I was a kid. I cared about volume. And the tears that flowed as (in Band) we went for the crescendo. From the radio I wanted to hear the big chords, the big drums, the big horns. I didn’t know there was a such a thing as being manipulated by the right pauses — I liked Clive Davis’ ear and Clive Davis’ work and I didn’t know yet who Clive Davis was. Michael Jackson was a world apart, a king, but my regular high school favorites were Prince and Rick James, and by the time I hit college, aside from Run-DMC, Sade and Luther Vandross, I was about Whitney Houston, who in 1978 was singing backup disco for the Michael Zager Band. This was seven years before Davis would re-apply what he’d learned making hit after hit with Manilow to the woman who would become one of the most loved and bestselling artists of all time. Listen to Manilow ballads, then listen to Houston ballads. Check, as we used to say in hip-hop, the technique. If it wasn’t broke Davis saw little need to fix it. The songs Davis made with Manilow and Houston are the songs I loved. Besides, what other way had I to judge? My mother, after all, had to tell me when I was 13 who Booker T. Jones Jr.’s dad was. I thought like I used to think about all songs when I was young — that every artist’s song was purely autobiographical, and so 100 percent meaningful. And if I categorized at all, it was based on what radio station played what. So I thought Barry was rock ‘n’ roll — and not rock in a “white” frame.

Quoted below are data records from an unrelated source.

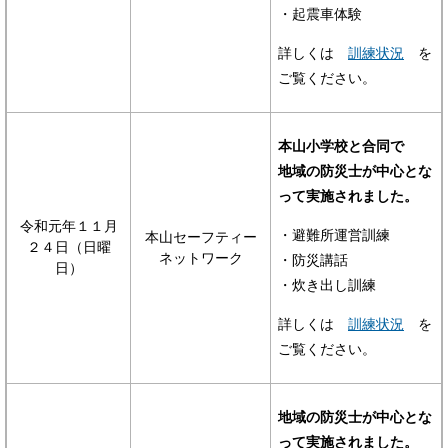
・起震車体験
詳しくは
訓練状況
を
ご覧ください。
本山小学校と合同で
地域の防災士が中心とな
って実施されました。
令和元年１１月
・避難所運営訓練
本山セーフティー
２４日（日曜
ネットワーク
・防災講話
日）
・炊き出し訓練
詳しくは
訓練状況
を
ご覧ください。
地域の防災士が中心とな
って実施されました。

Rock in a frame marked “real.”

Danyel Smith on Barry Manilow at NPR’s The Record.

This is a sprawling (overused word, I know) piece that, because I’m so preoccupied with other stuff right now, I haven’t absorbed fully, but it is dynamite, the kind of music-critical piece I tend to fall hardest for, blending as it does the personal, the historical, the contextual, the musical, and, perhaps by inference — it is Barry Manilow, after all — and in the best way possible, I mean — the revisionist.  The sort of piece you can tell the writer has kept stored in her head for 20 years.